→ **THE TASK**: Return each record shown beneath, word for word.

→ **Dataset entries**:
[Start of Attachment]

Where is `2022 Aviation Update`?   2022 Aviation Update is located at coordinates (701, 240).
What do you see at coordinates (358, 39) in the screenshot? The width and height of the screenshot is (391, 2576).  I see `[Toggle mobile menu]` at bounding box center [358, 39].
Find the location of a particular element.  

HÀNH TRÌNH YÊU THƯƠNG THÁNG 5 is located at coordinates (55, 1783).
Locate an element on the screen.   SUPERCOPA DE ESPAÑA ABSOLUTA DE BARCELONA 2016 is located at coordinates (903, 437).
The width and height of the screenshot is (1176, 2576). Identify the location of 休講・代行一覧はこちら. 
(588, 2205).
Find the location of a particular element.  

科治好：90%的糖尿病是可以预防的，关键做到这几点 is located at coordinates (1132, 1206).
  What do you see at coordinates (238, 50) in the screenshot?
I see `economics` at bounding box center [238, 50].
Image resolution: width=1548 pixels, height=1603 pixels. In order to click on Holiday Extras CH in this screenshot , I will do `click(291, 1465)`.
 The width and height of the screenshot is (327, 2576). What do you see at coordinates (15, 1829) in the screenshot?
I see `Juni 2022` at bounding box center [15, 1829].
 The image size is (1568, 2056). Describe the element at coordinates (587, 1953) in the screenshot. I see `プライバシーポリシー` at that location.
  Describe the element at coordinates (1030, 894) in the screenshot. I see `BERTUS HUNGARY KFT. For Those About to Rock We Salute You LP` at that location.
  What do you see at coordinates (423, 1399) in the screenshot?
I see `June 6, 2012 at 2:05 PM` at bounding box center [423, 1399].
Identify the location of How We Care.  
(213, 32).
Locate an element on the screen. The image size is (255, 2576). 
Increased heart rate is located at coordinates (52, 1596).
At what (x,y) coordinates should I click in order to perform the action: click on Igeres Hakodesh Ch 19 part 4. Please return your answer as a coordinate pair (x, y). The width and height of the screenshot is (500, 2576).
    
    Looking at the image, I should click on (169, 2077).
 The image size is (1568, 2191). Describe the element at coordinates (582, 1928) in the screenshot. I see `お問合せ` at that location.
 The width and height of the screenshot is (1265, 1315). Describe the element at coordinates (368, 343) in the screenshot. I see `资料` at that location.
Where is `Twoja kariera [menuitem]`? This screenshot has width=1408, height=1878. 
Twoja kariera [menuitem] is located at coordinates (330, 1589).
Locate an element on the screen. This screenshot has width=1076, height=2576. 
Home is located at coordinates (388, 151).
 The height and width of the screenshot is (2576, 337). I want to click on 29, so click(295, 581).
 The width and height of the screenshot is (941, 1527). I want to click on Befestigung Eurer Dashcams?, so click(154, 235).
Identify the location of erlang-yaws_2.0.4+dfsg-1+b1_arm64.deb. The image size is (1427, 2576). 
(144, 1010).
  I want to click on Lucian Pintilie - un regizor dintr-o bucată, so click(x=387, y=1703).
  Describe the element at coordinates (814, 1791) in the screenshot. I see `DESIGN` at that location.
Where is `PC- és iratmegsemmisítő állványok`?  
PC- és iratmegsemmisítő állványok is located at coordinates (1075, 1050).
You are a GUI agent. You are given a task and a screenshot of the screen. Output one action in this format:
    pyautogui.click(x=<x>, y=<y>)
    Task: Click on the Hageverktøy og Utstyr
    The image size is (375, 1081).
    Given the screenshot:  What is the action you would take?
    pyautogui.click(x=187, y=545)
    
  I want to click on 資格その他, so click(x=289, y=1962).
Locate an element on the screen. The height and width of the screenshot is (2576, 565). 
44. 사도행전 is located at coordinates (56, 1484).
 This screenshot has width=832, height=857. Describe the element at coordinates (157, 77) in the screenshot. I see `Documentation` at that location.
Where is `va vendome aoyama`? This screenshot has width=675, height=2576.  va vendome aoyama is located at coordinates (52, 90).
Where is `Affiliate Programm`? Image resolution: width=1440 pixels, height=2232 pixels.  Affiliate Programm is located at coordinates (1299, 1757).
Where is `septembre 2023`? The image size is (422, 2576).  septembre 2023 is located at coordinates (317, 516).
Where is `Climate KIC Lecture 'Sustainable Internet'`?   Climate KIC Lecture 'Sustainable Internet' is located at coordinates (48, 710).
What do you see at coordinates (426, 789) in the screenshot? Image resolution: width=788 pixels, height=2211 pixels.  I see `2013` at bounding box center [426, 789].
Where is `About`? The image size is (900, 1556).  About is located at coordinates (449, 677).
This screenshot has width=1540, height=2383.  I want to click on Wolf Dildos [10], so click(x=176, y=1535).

[End of Attachment]

→ **REPLY**:
Where is `2022 Aviation Update`?   2022 Aviation Update is located at coordinates (701, 240).
What do you see at coordinates (358, 39) in the screenshot? The width and height of the screenshot is (391, 2576).  I see `[Toggle mobile menu]` at bounding box center [358, 39].
Find the location of a particular element.  

HÀNH TRÌNH YÊU THƯƠNG THÁNG 5 is located at coordinates (55, 1783).
Locate an element on the screen.   SUPERCOPA DE ESPAÑA ABSOLUTA DE BARCELONA 2016 is located at coordinates (903, 437).
The width and height of the screenshot is (1176, 2576). Identify the location of 休講・代行一覧はこちら. 
(588, 2205).
Find the location of a particular element.  

科治好：90%的糖尿病是可以预防的，关键做到这几点 is located at coordinates (1132, 1206).
  What do you see at coordinates (238, 50) in the screenshot?
I see `economics` at bounding box center [238, 50].
Image resolution: width=1548 pixels, height=1603 pixels. In order to click on Holiday Extras CH in this screenshot , I will do `click(291, 1465)`.
 The width and height of the screenshot is (327, 2576). What do you see at coordinates (15, 1829) in the screenshot?
I see `Juni 2022` at bounding box center [15, 1829].
 The image size is (1568, 2056). Describe the element at coordinates (587, 1953) in the screenshot. I see `プライバシーポリシー` at that location.
  Describe the element at coordinates (1030, 894) in the screenshot. I see `BERTUS HUNGARY KFT. For Those About to Rock We Salute You LP` at that location.
  What do you see at coordinates (423, 1399) in the screenshot?
I see `June 6, 2012 at 2:05 PM` at bounding box center [423, 1399].
Identify the location of How We Care.  
(213, 32).
Locate an element on the screen. The image size is (255, 2576). 
Increased heart rate is located at coordinates (52, 1596).
At what (x,y) coordinates should I click in order to perform the action: click on Igeres Hakodesh Ch 19 part 4. Please return your answer as a coordinate pair (x, y). The width and height of the screenshot is (500, 2576).
    
    Looking at the image, I should click on (169, 2077).
 The image size is (1568, 2191). Describe the element at coordinates (582, 1928) in the screenshot. I see `お問合せ` at that location.
 The width and height of the screenshot is (1265, 1315). Describe the element at coordinates (368, 343) in the screenshot. I see `资料` at that location.
Where is `Twoja kariera [menuitem]`? This screenshot has width=1408, height=1878. 
Twoja kariera [menuitem] is located at coordinates (330, 1589).
Locate an element on the screen. This screenshot has width=1076, height=2576. 
Home is located at coordinates (388, 151).
 The height and width of the screenshot is (2576, 337). I want to click on 29, so click(295, 581).
 The width and height of the screenshot is (941, 1527). I want to click on Befestigung Eurer Dashcams?, so click(154, 235).
Identify the location of erlang-yaws_2.0.4+dfsg-1+b1_arm64.deb. The image size is (1427, 2576). 
(144, 1010).
  I want to click on Lucian Pintilie - un regizor dintr-o bucată, so click(x=387, y=1703).
  Describe the element at coordinates (814, 1791) in the screenshot. I see `DESIGN` at that location.
Where is `PC- és iratmegsemmisítő állványok`?  
PC- és iratmegsemmisítő állványok is located at coordinates (1075, 1050).
You are a GUI agent. You are given a task and a screenshot of the screen. Output one action in this format:
    pyautogui.click(x=<x>, y=<y>)
    Task: Click on the Hageverktøy og Utstyr
    The image size is (375, 1081).
    Given the screenshot:  What is the action you would take?
    pyautogui.click(x=187, y=545)
    
  I want to click on 資格その他, so click(x=289, y=1962).
Locate an element on the screen. The height and width of the screenshot is (2576, 565). 
44. 사도행전 is located at coordinates (56, 1484).
 This screenshot has width=832, height=857. Describe the element at coordinates (157, 77) in the screenshot. I see `Documentation` at that location.
Where is `va vendome aoyama`? This screenshot has width=675, height=2576.  va vendome aoyama is located at coordinates (52, 90).
Where is `Affiliate Programm`? Image resolution: width=1440 pixels, height=2232 pixels.  Affiliate Programm is located at coordinates (1299, 1757).
Where is `septembre 2023`? The image size is (422, 2576).  septembre 2023 is located at coordinates (317, 516).
Where is `Climate KIC Lecture 'Sustainable Internet'`?   Climate KIC Lecture 'Sustainable Internet' is located at coordinates (48, 710).
What do you see at coordinates (426, 789) in the screenshot? Image resolution: width=788 pixels, height=2211 pixels.  I see `2013` at bounding box center [426, 789].
Where is `About`? The image size is (900, 1556).  About is located at coordinates (449, 677).
This screenshot has width=1540, height=2383.  I want to click on Wolf Dildos [10], so click(x=176, y=1535).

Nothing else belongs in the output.